[Pixel coordinate grounding data]
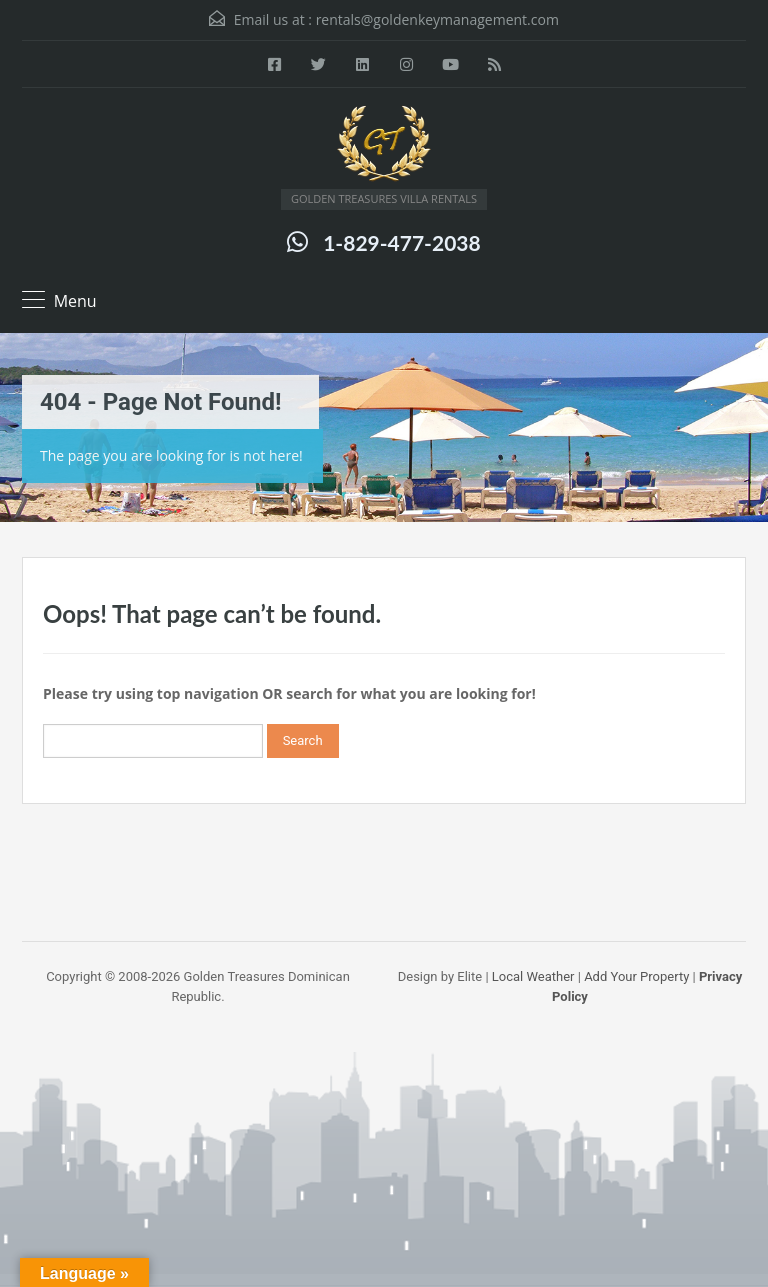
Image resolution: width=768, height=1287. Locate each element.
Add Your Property (636, 976)
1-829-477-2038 (401, 242)
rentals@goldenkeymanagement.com (437, 19)
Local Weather (533, 976)
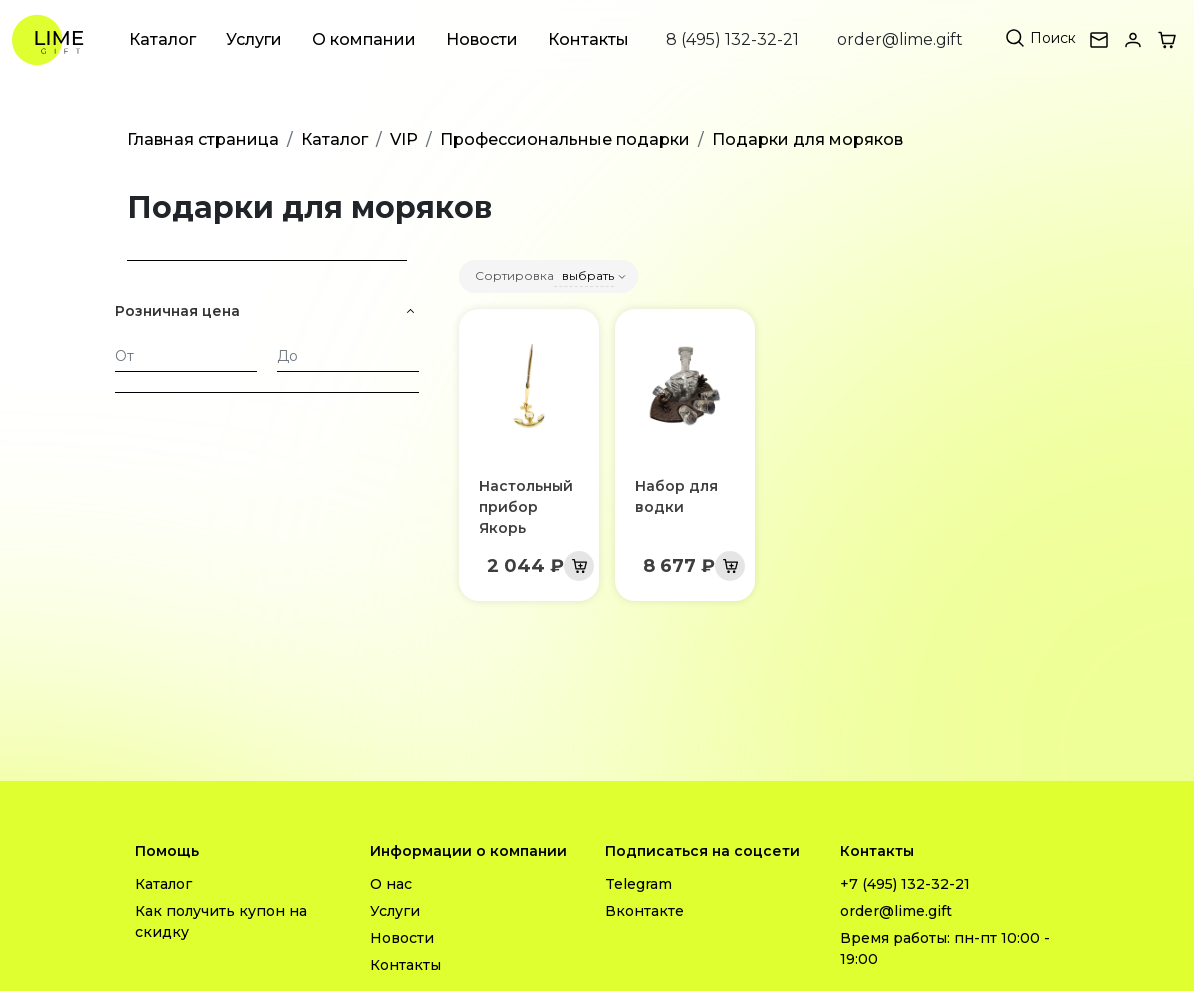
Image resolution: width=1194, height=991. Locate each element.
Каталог (162, 39)
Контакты (588, 39)
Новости (482, 39)
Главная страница (203, 139)
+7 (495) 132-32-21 (905, 884)
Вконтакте (644, 911)
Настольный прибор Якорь (526, 507)
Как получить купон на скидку (221, 921)
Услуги (254, 39)
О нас (391, 884)
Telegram (638, 884)
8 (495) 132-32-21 (732, 39)
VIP (404, 139)
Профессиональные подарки (565, 139)
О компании (364, 39)
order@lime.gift (900, 39)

■ Requirement
When you reproduce the entries above, keep every word exactly and leave out each picture.

■ Answer for the task
Image resolution: width=768, height=1287. Locate each element.
Add Your Property (636, 976)
1-829-477-2038 (401, 242)
rentals@goldenkeymanagement.com (437, 19)
Local Weather (533, 976)
Image resolution: width=1194, height=991. Locate each element.
Каталог (162, 39)
Контакты (588, 39)
Новости (482, 39)
Главная страница (203, 139)
+7 (495) 132-32-21 (905, 884)
Вконтакте (644, 911)
Настольный прибор Якорь (526, 507)
Как получить купон на скидку (221, 921)
Услуги (254, 39)
О нас (391, 884)
Telegram (638, 884)
8 (495) 132-32-21 (732, 39)
VIP (404, 139)
Профессиональные подарки (565, 139)
О компании (364, 39)
order@lime.gift (900, 39)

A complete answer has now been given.